Goldie Hawn responded to Meryl Streep’s claim that they had “beef” because the former was always late to the “Death Becomes Her” set.
“I think I’m 15 minutes late to everything. … I mean, honestly, it’s unbelievable,” Hawn, 80, admitted to “Entertainment Tonight” on Wednesday.
The “First Wives Club” actress said she and Streep, 76, “got through that” to become “such great friends for so long.”
“But it is our joke,” Hawn continued. “She said I was too late on the set. Maybe she’s too early. I don’t know.”
Hawn added, “Sometimes when you’re too early, you’re still waiting for somebody and you think, ‘Oh, god, where the hell is she?’”
Streep made the charge against Hawn’s tardiness during a recent interview with Vanity Fair.
“Goldie, she was always late to set,” Streep recalled. “And I’m always on time, you know, and annoying.”
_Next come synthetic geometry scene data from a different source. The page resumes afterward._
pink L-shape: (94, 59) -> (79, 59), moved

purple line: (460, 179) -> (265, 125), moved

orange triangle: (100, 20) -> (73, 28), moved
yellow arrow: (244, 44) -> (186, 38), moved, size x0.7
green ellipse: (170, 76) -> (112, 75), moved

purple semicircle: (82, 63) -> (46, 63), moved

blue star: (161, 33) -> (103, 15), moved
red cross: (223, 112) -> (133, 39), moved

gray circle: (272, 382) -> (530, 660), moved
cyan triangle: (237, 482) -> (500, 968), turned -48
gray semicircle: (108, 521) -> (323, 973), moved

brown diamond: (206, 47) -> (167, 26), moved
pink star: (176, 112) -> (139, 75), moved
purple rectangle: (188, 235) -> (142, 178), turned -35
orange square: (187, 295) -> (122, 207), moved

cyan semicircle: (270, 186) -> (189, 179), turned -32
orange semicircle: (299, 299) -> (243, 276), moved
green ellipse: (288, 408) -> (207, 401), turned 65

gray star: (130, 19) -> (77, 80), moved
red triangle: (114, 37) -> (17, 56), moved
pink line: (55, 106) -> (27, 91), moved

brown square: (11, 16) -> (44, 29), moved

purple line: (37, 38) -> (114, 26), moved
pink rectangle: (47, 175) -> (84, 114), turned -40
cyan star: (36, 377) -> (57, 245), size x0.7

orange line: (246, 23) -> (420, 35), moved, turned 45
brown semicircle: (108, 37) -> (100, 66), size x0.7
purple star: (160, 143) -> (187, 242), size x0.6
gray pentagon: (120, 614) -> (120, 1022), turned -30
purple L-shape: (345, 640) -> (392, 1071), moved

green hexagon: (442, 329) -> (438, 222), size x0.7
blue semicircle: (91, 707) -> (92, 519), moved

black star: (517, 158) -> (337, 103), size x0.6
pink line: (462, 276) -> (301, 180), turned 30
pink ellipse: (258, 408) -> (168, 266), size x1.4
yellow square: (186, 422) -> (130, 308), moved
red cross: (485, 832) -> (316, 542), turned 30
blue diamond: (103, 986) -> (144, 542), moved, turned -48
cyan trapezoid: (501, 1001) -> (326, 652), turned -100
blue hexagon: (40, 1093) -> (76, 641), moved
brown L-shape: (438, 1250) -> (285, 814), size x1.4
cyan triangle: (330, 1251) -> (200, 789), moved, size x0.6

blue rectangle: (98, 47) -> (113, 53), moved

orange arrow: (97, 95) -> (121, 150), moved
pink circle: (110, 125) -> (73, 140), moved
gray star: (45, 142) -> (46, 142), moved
Streep said Hawn would “drive herself” to the set of their 1992 movie in a red convertible, which is why she was always late.
“She had her hair all … ‘Oh gosh, sorry!’” Streep remembered. “And everybody thought, ‘Oh, she’s so cute.’ Yeah. So I had a beef with her.”
But Streep clarified that Hawn is “one of her buddies” and called their time together on set “silly and fabulous.”
“We just laughed,” the “Devil Wears Prada 2” actress shared. “We just had a lot of fun. And she’s the best laugher in America, really. She laughs like, ‘Ahahaha!’ And then they have to stop shooting. But that part was fun.”
“Death Becomes Her” follows a violent feud between actress Madeline (Streep) and her former friend Helen (Hawn) as they fight over a plastic surgeon (Bruce Willis).
The cult classic was a huge success, earning nearly $150 million at the worldwide box office, and in 2024, it became a Broadway musical comedy.
Over a decade after the film’s release, Hawn honored Streep when she received the American Film Institute’s Life Achievement Award in 2004.
In her speech, Hawn shouted out Streep for always being her “whole uncompromised authentic self.”